Custom Data Source for getting data from Rest based services
Need your thoughts/inputs on a custom Data Source for accessing Rest based services in parallel using Spark.
Many a times for business applications (batch oriented) one has to call a target Rest service for a high number of times (with different set of values of parameters/KV pairs).
The example use cases for the same are -
- Getting results/prediction from Machine Learning/NLP systems,
- Accessing utility APIs (like address validation) in bulk for 1000s of inputs
- Ingesting data from systems who support only parametric data query (say for time series data), - Indexing data to Search systems - Web crawling - Accessing business applications which do not support bulk download - others ....
Typically, for these use cases, the number of time the Service is called (with various parameters/data) can be high. So people use/develop a parallel processing framework (specific to his/her choice of language) to call the APIs in parallel.
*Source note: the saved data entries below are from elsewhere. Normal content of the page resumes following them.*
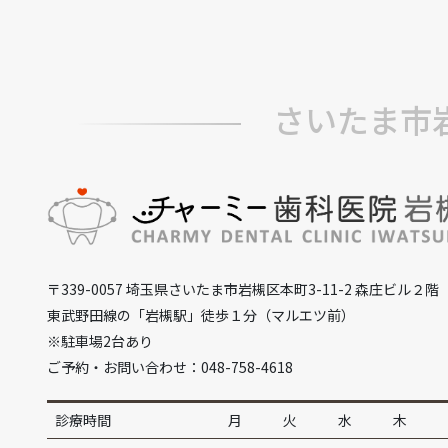
さいたま市
〒339-0057 埼玉県さいたま市岩槻区本町3-11-2 森庄ビル２階
東武野田線の「岩槻駅」徒歩１分（マルエツ前）
※駐車場2台あり
ご予約・お問い合わせ：048-758-4618
診療時間
月
火
水
木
But typically it is hard to make such thing run in a distributed manner using multiple machines.
The interface goes like this : - Inputs : REST API endpoint URL, input Data in a Temporary Spark Table - the name of the table has to be passed, type of method (Get, Post, Put or Delete), userid/password (for the sites which need authentication), connection parameters (connection time, read time), parameter to call the target Rest API only once (useful for services for which you have to pay or have a daily/hourly limit) - Output : A DataFrame with Rows of Struct. The Struct will have the output returned by the target API.
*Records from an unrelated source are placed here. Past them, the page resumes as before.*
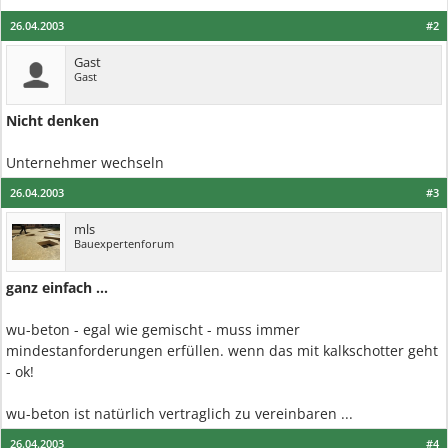
26.04.2003
#2
Gast
Gast
Nicht denken
Unternehmer wechseln
26.04.2003
#3
mls
Bauexpertenforum
ganz einfach ...
wu-beton - egal wie gemischt - muss immer
mindestanforderungen erfüllen. wenn das mit kalkschotter geht
- ok!
wu-beton ist natürlich vertraglich zu vereinbaren ...
26.04.2003
#4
Any thoughts/inputs on this ? a) Will this be useful for the applications/use cases you develop ? b) What you typically use to address this type of needs ? c) What else should be considered to make this framework more generic /useful ?
P.S. I found this resource (https://www.alibabacloud.com/forum/read-474)
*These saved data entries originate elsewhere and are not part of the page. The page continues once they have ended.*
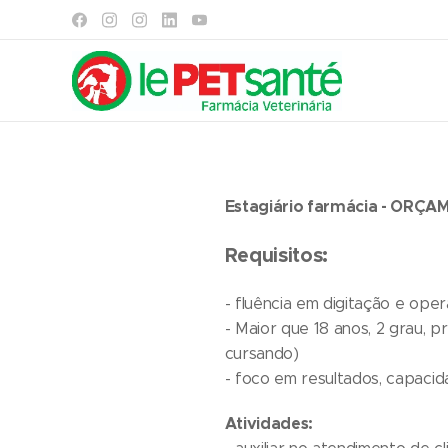
Estagiário farmácia - ORÇA
Requisitos:
- fluência em digitação e ope
- Maior que 18 anos, 2 grau, 
cursando)
- foco em resultados, capaci
Atividades:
where the similar requirement is discussed and a solution is proposed. Not
sure what is the status of the proposal. However, some more things I
found need to be addressed in that proposal - a) The proposal covers calling the Rest API for one set of key/value parameter. In the above approach one can call same Rest API multiple times with different sets of values of the keys. b) There should be an option where Rest API should be called
only once for a given set of key/value parameters. This is important as many a times one has to pay for accessing
a Rest API and also there may be a limit per day/hour basis. c) Does not support calling a Rest service which is based on Post or other HTTP methods
d) The results in other formats (like xml, csv) cannot be addressed
Re: Custom Data Source for getting data from Rest based services
This is quite an useful addition to the spark family, this is a usecase
that comes more often than talked about.
* to get a 3rd party mapping data(geo coordinates) ,
* access database data through rest.
* download data from from bulk data api service
It will be really useful to be able to interact with application layer
through restapi send over data to the rest api(case of post request which
you already mentioned)
I have few follow up thoughts
1) What's your thought when a resapi returns more complex nested json data ,
will this seamlessly map to a dataframe as dataframes are more flatter in
2) how can this dataframe be kept in distributed cache in spark workers to
be available , to encourage re-use of slow-changing data (does broadcast
work on a dataframe?) . This is related to your b)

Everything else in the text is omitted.